PolyTTS wraps various TTS providers behind a unified API:

  • Hotswapping Providers: Change providers by changing a single line
  • Audio Conversions: Automatic conversion between bytes and numpy arrays
  • Cloud & Local Support: Use cloud APIs or run models locally

All providers return the same AudioData object with consistent conversion methods, so your downstream code stays the same regardless of which TTS you're using.

Installation

# Basic installation
pip install polytts

# With cloud/api providers
pip install polytts[openai]
pip install polytts[elevenlabs]
pip install polytts[fishaudio]

# With local providers
pip install polytts[kokoro]

# With all providers
pip install polytts[all]

# Note: URL dependencies (like GPT-SoVITS) must be installed separately:
pip install git+https://github.com/spava002/GPT-SoVITS-Streaming.git

Development Setup

For contributors and developers:

# Install in editable mode with dev dependencies
pip install -e ".[dev]"

# Run tests
pytest

Provider Requirements

Cloud Providers

  • OpenAI: Requires OPENAI_API_KEY environment variable or api_key parameter
  • ElevenLabs: Requires ELEVENLABS_API_KEY environment variable or api_key parameter
  • Fish Audio: Requires FISHAUDIO_API_KEY environment variable or api_key parameter

Local Providers

  • Kokoro:
    • Requires Python 3.9-3.12 (Python 3.13 not yet supported by kokoro)
    • Models download automatically on first use
  • GPT-SoVITS:
    • Original implementation doesn't support an installable package, so must be installed with a custom package
    • Must be installed manually: pip install git+https://github.com/spava002/GPT-SoVITS-Streaming.git
    • Requires a reference audio file (default samples included in package)

Quick Example

import soundfile as sf
from polytts import ElevenLabsTTS, KokoroTTS

# Start with a cloud provider
tts = ElevenLabsTTS(api_key="your-api-key")
audio = tts.run("Hello, world!")
sf.write("output.wav", audio.as_numpy(), audio.sample_rate)
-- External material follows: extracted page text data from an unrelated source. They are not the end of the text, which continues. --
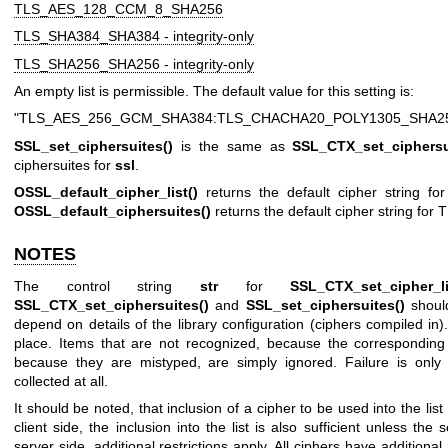
TLS_AES_128_CCM_8_SHA256
TLS_SHA384_SHA384 - integrity-only
TLS_SHA256_SHA256 - integrity-only
An empty list is permissible. The default value for this setting is:
"TLS_AES_256_GCM_SHA384:TLS_CHACHA20_POLY1305_SHA2
SSL_set_ciphersuites()
is the same as
SSL_CTX_set_ciphersu
ciphersuites for
ssl
.
OSSL_default_cipher_list()
returns the default cipher string for
OSSL_default_ciphersuites()
returns the default cipher string for 
NOTES
The control string
str
for
SSL_CTX_set_cipher_li
SSL_CTX_set_ciphersuites()
and
SSL_set_ciphersuites()
should
depend on details of the library configuration (ciphers compiled in
place. Items that are not recognized, because the corresponding
because they are mistyped, are simply ignored. Failure is only 
collected at all.
It should be noted, that inclusion of a cipher to be used into the lis
client side, the inclusion into the list is also sufficient unless the 
server side, additional restrictions apply. All ciphers have addition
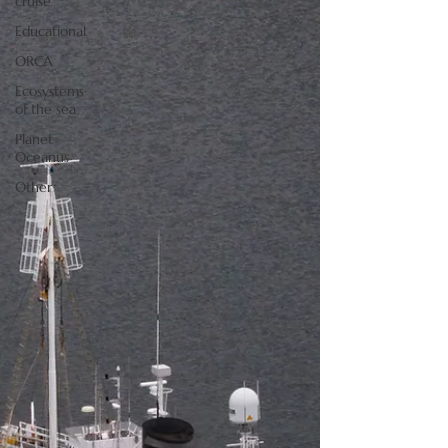
cruise
Educational
ORCA
Ecosystems
of the sea
Planet
Oceanus
Other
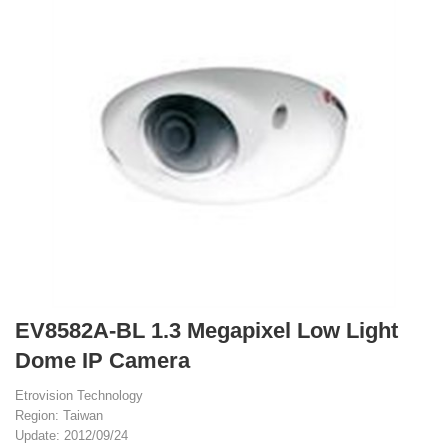
EV8582A-BL 1.3 Megapixel Low Light
Dome IP Camera
Etrovision Technology
Region: Taiwan
Update: 2012/09/24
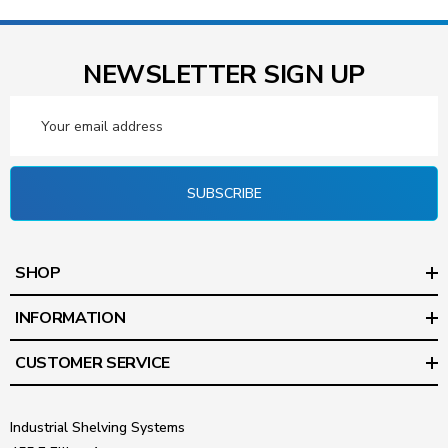
NEWSLETTER SIGN UP
Email
Address
SUBSCRIBE
SHOP
INFORMATION
CUSTOMER SERVICE
Industrial Shelving Systems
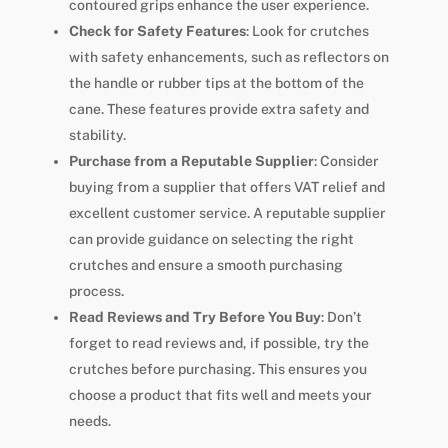
contoured grips enhance the user experience.
Check for Safety Features
: Look for crutches
with safety enhancements, such as reflectors on
the handle or rubber tips at the bottom of the
cane. These features provide extra safety and
stability.
Purchase from a Reputable Supplier
: Consider
buying from a supplier that offers VAT relief and
excellent customer service. A reputable supplier
can provide guidance on selecting the right
crutches and ensure a smooth purchasing
process.
Read Reviews and Try Before You Buy
: Don’t
forget to read reviews and, if possible, try the
crutches before purchasing. This ensures you
choose a product that fits well and meets your
needs.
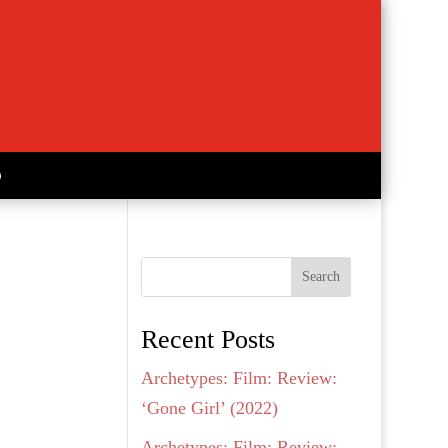
Search
Recent Posts
Archetypes: Film: Review:
‘Gone Girl’ (2022)
Archetypes: Film: Review:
# Switch to a local model - just change one line!
tts = KokoroTTS()
audio = tts.run("Hello, world!")
sf.write("output.wav", audio.as_numpy(), audio.sample_rate)

Supported Providers

Provider Type Streaming Voice Cloning
OpenAI Cloud
ElevenLabs Cloud
Fish Audio Cloud
Kokoro Local
GPT-SoVITS Local

Examples

Check out the examples/ directory for complete working examples:

AudioData API

All providers return an AudioData object that makes format conversion trivial:

audio = tts.run("Hello!")

# Access metadata
print(audio.data)
print(audio.sample_rate)
print(audio.encoded_format)
print(audio.dtype)
print(audio.duration)

# Convert formats
numpy_array = audio.as_numpy("float32")
pcm_bytes = audio.as_bytes("pcm")
wav_bytes = audio.as_bytes("wav")

AudioData supports conversion between:

  • Common byte formats: pcm, wav, mp3
  • Common numpy array dtypes: int16, int32, float16, float32

Contributing

Contributions are welcome! Whether it's:

  • Bug fixes
  • Documentation improvements
  • New TTS providers

To add a new provider, check out the existing implementations in polytts/ Feel free to open an issue or submit a pull request.

License

MIT License - see LICENSE for details.

Project details


Download files

Download the file for your platform. If you're not sure which to choose, learn more about installing packages.

Source Distribution

polytts-0.1.0.tar.gz (552.3 kB view details)

Uploaded Source

Built Distribution

If you're not sure about the file name format, learn more about wheel file names.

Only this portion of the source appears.